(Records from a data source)
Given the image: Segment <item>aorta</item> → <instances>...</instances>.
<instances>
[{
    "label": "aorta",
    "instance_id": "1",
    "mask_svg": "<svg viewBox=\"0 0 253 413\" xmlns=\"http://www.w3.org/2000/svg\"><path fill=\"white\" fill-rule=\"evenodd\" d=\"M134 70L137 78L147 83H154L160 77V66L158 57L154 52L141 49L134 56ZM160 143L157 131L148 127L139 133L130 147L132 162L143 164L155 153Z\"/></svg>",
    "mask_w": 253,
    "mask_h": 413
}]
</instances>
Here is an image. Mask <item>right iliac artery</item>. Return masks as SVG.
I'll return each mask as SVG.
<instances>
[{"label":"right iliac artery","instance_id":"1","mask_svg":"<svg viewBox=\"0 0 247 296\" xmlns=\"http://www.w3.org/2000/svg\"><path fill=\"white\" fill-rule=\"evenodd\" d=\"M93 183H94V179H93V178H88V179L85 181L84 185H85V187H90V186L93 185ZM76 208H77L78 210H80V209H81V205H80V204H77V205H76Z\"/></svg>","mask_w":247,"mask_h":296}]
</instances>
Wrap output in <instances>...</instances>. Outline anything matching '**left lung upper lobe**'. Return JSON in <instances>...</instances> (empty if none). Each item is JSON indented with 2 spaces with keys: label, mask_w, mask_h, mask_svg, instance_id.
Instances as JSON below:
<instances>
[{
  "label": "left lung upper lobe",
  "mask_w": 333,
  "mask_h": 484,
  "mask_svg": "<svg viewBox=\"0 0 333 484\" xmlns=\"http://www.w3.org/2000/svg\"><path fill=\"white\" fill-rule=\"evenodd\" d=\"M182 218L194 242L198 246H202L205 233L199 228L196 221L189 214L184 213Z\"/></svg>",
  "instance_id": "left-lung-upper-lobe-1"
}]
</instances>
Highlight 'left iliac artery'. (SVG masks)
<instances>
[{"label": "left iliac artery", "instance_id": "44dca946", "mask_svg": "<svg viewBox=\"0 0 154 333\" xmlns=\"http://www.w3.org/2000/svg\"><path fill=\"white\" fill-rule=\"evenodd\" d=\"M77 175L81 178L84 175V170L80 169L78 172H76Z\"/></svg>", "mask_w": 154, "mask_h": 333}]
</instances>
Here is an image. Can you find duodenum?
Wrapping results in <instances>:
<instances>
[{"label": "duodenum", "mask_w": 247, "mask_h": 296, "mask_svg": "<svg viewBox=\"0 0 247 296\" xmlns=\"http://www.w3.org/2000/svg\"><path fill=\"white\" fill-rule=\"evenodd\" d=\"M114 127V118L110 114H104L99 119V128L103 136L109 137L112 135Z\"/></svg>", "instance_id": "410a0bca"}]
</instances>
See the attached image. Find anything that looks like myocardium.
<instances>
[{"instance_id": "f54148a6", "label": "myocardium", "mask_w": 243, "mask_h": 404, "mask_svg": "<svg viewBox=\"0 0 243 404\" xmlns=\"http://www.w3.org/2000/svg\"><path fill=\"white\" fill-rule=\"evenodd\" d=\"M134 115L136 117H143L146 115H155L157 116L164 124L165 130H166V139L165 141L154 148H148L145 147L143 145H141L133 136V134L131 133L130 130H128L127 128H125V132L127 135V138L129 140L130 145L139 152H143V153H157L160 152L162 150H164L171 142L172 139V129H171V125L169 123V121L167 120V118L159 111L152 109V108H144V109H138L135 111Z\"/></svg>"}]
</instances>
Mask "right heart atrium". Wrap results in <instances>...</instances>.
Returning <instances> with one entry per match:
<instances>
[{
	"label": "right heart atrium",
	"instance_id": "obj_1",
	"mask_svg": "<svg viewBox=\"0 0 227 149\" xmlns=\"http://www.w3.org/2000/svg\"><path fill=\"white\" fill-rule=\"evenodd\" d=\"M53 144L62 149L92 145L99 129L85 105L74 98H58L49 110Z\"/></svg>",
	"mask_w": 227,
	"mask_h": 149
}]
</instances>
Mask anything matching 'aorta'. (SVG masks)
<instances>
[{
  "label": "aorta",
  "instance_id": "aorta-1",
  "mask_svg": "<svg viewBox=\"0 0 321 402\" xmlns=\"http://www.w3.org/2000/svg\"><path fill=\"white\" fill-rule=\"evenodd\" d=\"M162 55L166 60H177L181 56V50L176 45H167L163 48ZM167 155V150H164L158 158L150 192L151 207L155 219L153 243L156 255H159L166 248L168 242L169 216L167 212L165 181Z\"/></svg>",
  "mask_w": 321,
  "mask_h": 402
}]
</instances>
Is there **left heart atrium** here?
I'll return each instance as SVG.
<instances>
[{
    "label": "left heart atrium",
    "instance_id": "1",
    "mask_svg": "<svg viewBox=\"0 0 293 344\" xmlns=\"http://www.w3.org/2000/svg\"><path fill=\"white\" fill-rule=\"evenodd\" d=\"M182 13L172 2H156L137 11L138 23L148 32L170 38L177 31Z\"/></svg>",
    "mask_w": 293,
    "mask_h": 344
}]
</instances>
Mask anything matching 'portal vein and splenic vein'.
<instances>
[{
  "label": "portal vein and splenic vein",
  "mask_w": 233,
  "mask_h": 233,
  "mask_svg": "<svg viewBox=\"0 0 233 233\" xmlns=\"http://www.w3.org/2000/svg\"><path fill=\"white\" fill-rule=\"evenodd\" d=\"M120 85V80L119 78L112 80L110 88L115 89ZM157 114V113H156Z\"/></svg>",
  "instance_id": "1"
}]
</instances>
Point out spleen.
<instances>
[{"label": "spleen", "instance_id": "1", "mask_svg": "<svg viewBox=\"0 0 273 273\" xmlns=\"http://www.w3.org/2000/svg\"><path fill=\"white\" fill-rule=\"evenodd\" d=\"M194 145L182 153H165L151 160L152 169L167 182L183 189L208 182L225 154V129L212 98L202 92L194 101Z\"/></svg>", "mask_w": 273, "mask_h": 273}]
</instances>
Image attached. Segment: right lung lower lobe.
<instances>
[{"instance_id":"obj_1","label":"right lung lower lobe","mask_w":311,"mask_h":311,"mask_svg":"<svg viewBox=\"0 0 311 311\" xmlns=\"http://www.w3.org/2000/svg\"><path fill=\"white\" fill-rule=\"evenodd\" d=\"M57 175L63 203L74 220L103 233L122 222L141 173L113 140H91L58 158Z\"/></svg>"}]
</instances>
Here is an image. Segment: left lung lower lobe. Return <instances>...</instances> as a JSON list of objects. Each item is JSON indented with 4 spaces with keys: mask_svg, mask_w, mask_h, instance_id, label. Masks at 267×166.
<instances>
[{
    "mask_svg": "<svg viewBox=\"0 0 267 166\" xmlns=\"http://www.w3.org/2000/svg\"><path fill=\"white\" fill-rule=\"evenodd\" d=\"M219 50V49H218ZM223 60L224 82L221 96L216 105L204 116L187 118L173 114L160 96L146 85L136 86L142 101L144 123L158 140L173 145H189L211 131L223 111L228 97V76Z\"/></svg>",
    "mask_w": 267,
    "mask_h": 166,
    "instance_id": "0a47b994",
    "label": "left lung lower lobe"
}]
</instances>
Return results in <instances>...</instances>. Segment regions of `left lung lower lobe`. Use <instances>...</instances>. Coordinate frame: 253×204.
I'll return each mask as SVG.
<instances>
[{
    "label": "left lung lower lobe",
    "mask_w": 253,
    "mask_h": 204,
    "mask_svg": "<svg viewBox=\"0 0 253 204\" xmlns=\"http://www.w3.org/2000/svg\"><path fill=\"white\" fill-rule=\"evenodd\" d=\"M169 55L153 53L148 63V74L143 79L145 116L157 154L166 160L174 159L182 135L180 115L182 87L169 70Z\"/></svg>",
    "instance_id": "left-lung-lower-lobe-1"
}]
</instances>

* **WHAT THE TASK ASKS**:
Output an exact copy of the lines beginning at the one that holds "Return results in" and running through the final line of the records.

* **ANSWER BELOW**:
Return results in <instances>...</instances>. Segment regions of `left lung lower lobe`. Use <instances>...</instances>. Coordinate frame: 253×204.
I'll return each mask as SVG.
<instances>
[{
    "label": "left lung lower lobe",
    "mask_w": 253,
    "mask_h": 204,
    "mask_svg": "<svg viewBox=\"0 0 253 204\" xmlns=\"http://www.w3.org/2000/svg\"><path fill=\"white\" fill-rule=\"evenodd\" d=\"M169 55L153 53L148 63V74L143 79L145 116L157 154L166 160L174 159L182 135L180 115L182 87L169 70Z\"/></svg>",
    "instance_id": "left-lung-lower-lobe-1"
}]
</instances>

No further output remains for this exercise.